測定結果Ⅹ、σⅩ 及び検出限界値の算出方法は「文部科学省編放射能測定シリーズNo.7
ゲルマニウム半導体検出器によるγ線スペクトロメトリー」⋆に記載の方法、或は国際的に
認められた方法に従う。
(PDF: 2.10MB) P4〜 Ⅱ:検出下限値について
測定毎に着目核種のピーク領域について 検出下限値を求めておくことば重要である。 検出された、されないの判定は ピーク面積が 計数誤差の3倍を越えているか否か で
行われるのが一般的である。 環境放射能は 微弱で検出されないことが多く、検出下限値
を計算しておかないと、ピーク探査によるスペクトル解析のみを行う場合、測定しても 何の
結果も得られない事になる。
1 検出下限値の計算:Cooper の方法(文科省推奨)
得られたスペクトル中の、ピーク領域の計数値を別の数値に置き換えてみて「3σ以下で検出 されず」が 「3σ以上で検出された」 に変わる値を調べ、放射能に換算して検出下限値と
する。
2 検出下限値に関する一般的な考え方
検出下限値については、 1の Cooper の方法以外にも様々な考え方がある。 測定試料と測定条件 (測定器、測定時間等) が決められたとき、分析対象となる核種に
ついて「 最低 これだけの放射能があれば 検出し損なうことは 殆ど無い 」という値が
本来の検出下限値である。
すなわち、同一試料を 同一条件で繰り返し測定しても、スペクトルには 統計変動があって 測定毎に異なることを考慮し、「 スペクトルに統計変動があっても、検出を保証できる最小
の放射能値 」を調べるべきである。 そのためには、
①「その試料から対象核種のみを取り除いて同一条件で測定した」と仮定し、スペクトルと その統計変動 (ピーク領域の各チャネルの計数値の確率分布) を推定する。
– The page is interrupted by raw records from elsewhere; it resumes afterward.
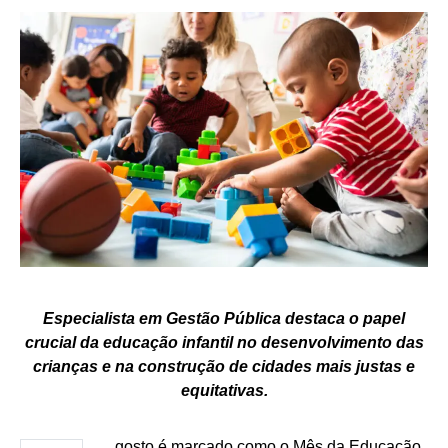
Especialista em Gestão Pública destaca o papel
crucial da educação infantil no desenvolvimento das
crianças e na construção de cidades mais justas e
equitativas.
gosto é marcado como o Mês da Educação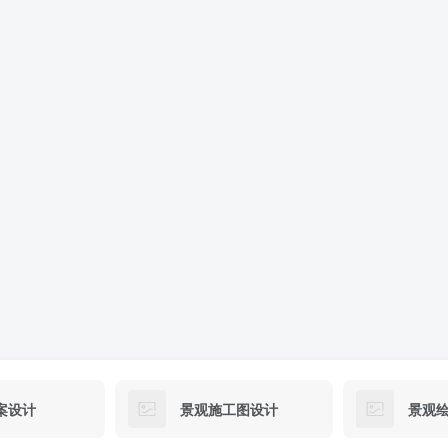
案设计
景观施工图设计
景观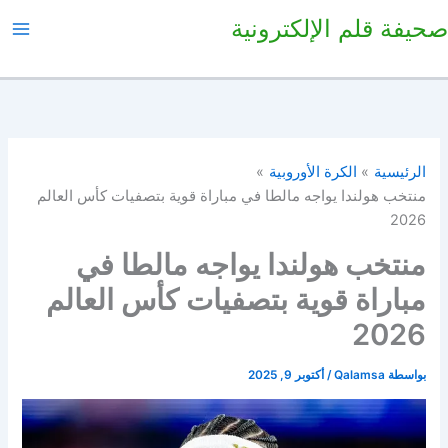
خطي
صحيفة قلم الإلكترونية
لى
لمحتوى
الرئيسية
الكرة الأوروبية
منتخب هولندا يواجه مالطا في مباراة قوية بتصفيات كأس العالم
2026
منتخب هولندا يواجه مالطا في
مباراة قوية بتصفيات كأس العالم
2026
بواسطة
Qalamsa
/
أكتوبر 9, 2025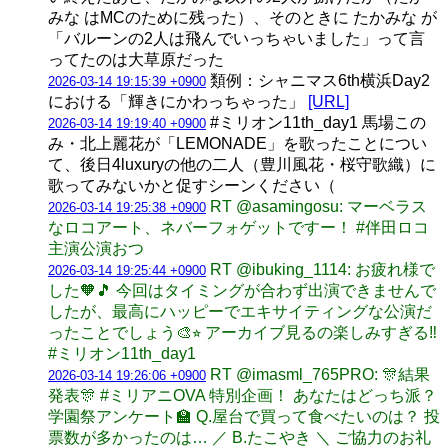
みな はMCのために残った）、そのときに たかみな が
「バルーンの2人は飛んでいっちゃいました」って言
ってたのは大草原だった
類例：シャニマス6th横浜Day2
2026-03-14 19:15:39 +0900
における「輝きにかわっちゃった」
[URL]
#ミリオン11th_day1 馬場この
2026-03-14 19:19:40 +0900
み・北上麗花が「LEMONADE」を歌ったことについ
て、後日4luxuryの他の二人（豊川風花・桜守歌織）に
歌ってみないかと促すシーンください（
RT @asamingosu: マーベラス
2026-03-14 19:25:38 +0900
なロコアート、ネバーフォゲットですー！ #伴田ロコ
主演公演おつ
RT @ibuking_1114: お疲れ様で
2026-03-14 19:25:44 +0900
した🧡🎵 今回はタイミングが合わず出演できませんで
したが、最高にハッピーでエキサイティングな公演だ
ったことでしょう🎨⭐︎ アーカイブ見るの楽しみすぎる‼️
#ミリオン11th_day1
RT @imasml_765PRO: 🎊結果
2026-03-14 19:26:06 +0900
発表🎊 #ミリアニOVA 特別企画！ あなたはどっち派？
学園祭アンケート🏫 Q.屋台で買って食べたいのは？ 投
票数が多かったのは… ／ B.たこやき ＼ ご協力のお礼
②次に 対象核種の適当な強さの放射能を仮定し、それからの計数を、推定したスペクトル
(対象核種を含まない)に加算して、統計変動を含めてスペクトルを作成する。
③ 作成されたスペクトルの統計変動の範囲について、対象核種の放射能を計算し、その内 の例えば 95% が 「検出された」 と判定されるとき、その放射能が検出下限値である。
( 検出下限値に等しい放射能があるのに 「検出」にならない可能性が 5% ある。)
すなわち、検出下限値の算出方法は、検出を判定する方法 (計数値に付随する誤差の 計算方法) にも依存する。
Cooper の方法では、計数誤差のn倍で「検出」を判定するが、判定法の例をもう一つ
挙げる。 ・・・
試料の測定は、
予め重量を測定した測定容器に試料を充填した後に 重量を測定し、重量の差を 試料重量として記録する。 測定容器を検出装置に載せ、↑で設定した測定時間で
測定し、スペクトルを得る。スペクトルを 「文部科学省編放射能測定シリーズNo.7 ゲルマニウム
半導体検出器によるγ線スペクトロメトリー」に記載の方法、或は 国際的に認められた
方法で解析し、試料中の放射性セシウム濃度Ⅹ と測定結果に伴う計数誤差による標準
偏差σⅩ を得る。
検査結果の取扱い、
測定結果がND であった場合には、Cs-134 とCs-137 の検出限界値の和が 基準値 の 1/5 の濃度以下であることを確認する。
Cs-134 の測定結果を Ⅹ134、Cs-137 の測定結果を Ⅹ137 とするとき、 放射性セシウム濃度Ⅹ=Ⅹ134+Ⅹ137 が基準値の 75%から 125%の範囲となった場合
には、Ⅹ134 に伴う計数誤差による標準偏差をσ134、Ⅹ137 に伴う計数誤差による標準
偏差をσ137 としたときに、 Ⅹ/√(σ134^2+σ137^2 ) ≧10
であることを確認する。 上記の条件が満足されない場合は、測定時間を延長して測定し
上記が満足されるようにする。
検査結果は、有効数字2桁で記載する。ND となった場合には 検出限界を明記し <20 Bq/kg のように記載する。